No boundaries: Exfiltration of personal data by session-replay scripts

Princeton’s Center for Information Technology Policy is doing some amazing work in data logging by web sites that will shock and disgust you:

You may know that most websites have third-party analytics scripts that record which pages you visit and the searches you make.  But lately, more and more sites use “session replay” scripts. These scripts record your keystrokes, mouse movements, and scrolling behavior, along with the entire contents of the pages you visit, and send them to third-party servers. Unlike typical analytics services that provide aggregate statistics, these scripts are intended for the recording and playback of individual browsing sessions, as if someone is looking over your shoulder.

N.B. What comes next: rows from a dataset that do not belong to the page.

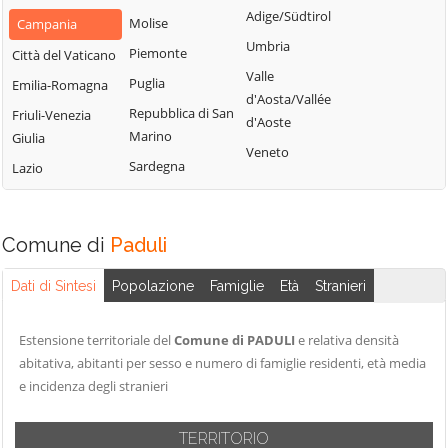
San Nazzaro
Castelpoto
Adige/Südtirol
Val Fortore
Molise
Campania
San Nicola
Castelvenere
Umbria
Montesarchio
Piemonte
Città del Vaticano
Manfredi
Castelvetere in
Valle
Morcone
Puglia
Emilia-Romagna
San Salvatore
Val Fortore
d'Aosta/Vallée
Paduli
Repubblica di San
Telesino
Friuli-Venezia
d'Aoste
Cautano
Marino
Giulia
Pago Veiano
Sant'Agata de'
Veneto
Ceppaloni
Sardegna
Goti
Lazio
Pannarano
Cerreto Sannita
Sant'Angelo a
Paolisi
Circello
Cupolo
Paupisi
Comune di
Paduli
Colle Sannita
Sant'Arcangelo
Pesco Sannita
Trimonte
Cusano Mutri
Dati di Sintesi
Popolazione
Famiglie
Età
Stranieri
Pietraroja
Santa Croce del
Pietrelcina
Sannio
Estensione territoriale del
Comune di PADULI
e relativa densità
Sassinoro
abitativa, abitanti per sesso e numero di famiglie residenti, età media
Solopaca
e incidenza degli stranieri
Telese Terme
TERRITORIO
Tocco Caudio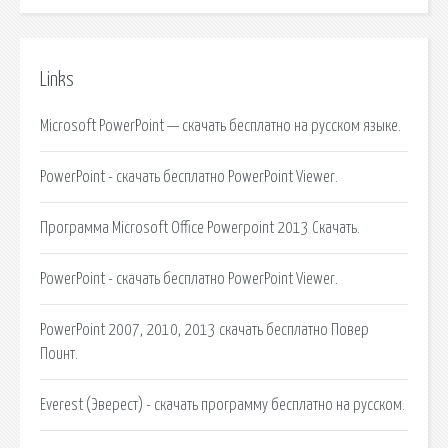
Links
Microsoft PowerPoint — скачать бесплатно на русском языке.
PowerPoint - скачать бесплатно PowerPoint Viewer.
Программа Microsoft Office Powerpoint 2013 Скачать.
PowerPoint - скачать бесплатно PowerPoint Viewer.
PowerPoint 2007, 2010, 2013 скачать бесплатно Повер
Поинт.
Everest (Эверест) - скачать программу бесплатно на русском.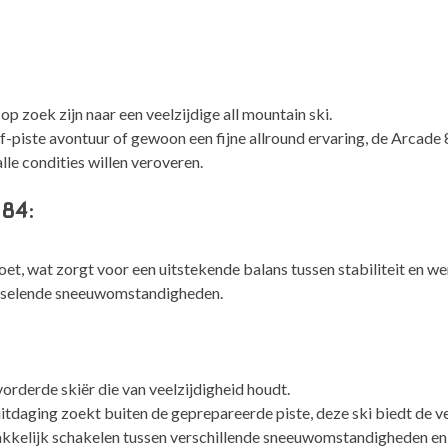
GW
aantal
p zoek zijn naar een veelzijdige all mountain ski.
ff-piste avontuur of gewoon een fijne allround ervaring, de Arcade 
alle condities willen veroveren.
 84:
t, wat zorgt voor een uitstekende balans tussen stabiliteit en w
wisselende sneeuwomstandigheden.
orderde skiër die van veelzijdigheid houdt.
uitdaging zoekt buiten de geprepareerde piste, deze ski biedt de ve
kkelijk schakelen tussen verschillende sneeuwomstandigheden en 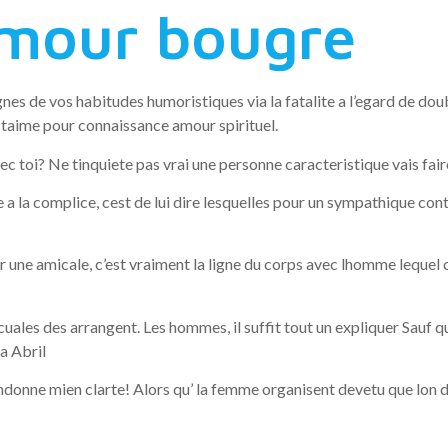
mour bougre
es de vos habitudes humoristiques via la fatalite a l’egard de dou
taime pour connaissance amour spirituel.
 toi? Ne tinquiete pas vrai une personne caracteristique vais faire 
e a la complice, cest de lui dire lesquelles pour un sympathique con
une amicale, c’est vraiment la ligne du corps avec lhomme lequel
cuales des arrangent. Les hommes, il suffit tout un expliquer Sauf q
a Abril
onne mien clarte! Alors qu’ la femme organisent devetu que lon 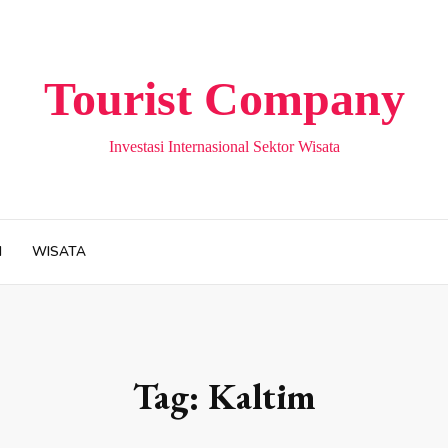
Tourist Company
Investasi Internasional Sektor Wisata
H
WISATA
Tag:
Kaltim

The stated purpose of this data collection includes gathering insights into how users interact with websites and discovering broken or confusing pages. However the extent of data collected by these services far exceeds user expectations [1]; text typed into forms is collected before the user submits the form, and precise mouse movements are saved, all without any visual indication to the user. This data can’t reasonably be expected to be kept anonymous. In fact, some companies allow publishers to explicitlylink recordings to a user’s real identity.

For this study we analyzed seven of the top session replay companies (based on their relative popularity in our measurements [2]). The services studied are Yandex, FullStory, Hotjar, UserReplay, Smartlook, Clicktale, and SessionCam. We found these services in use on 482 of the Alexa top 50,000 sites.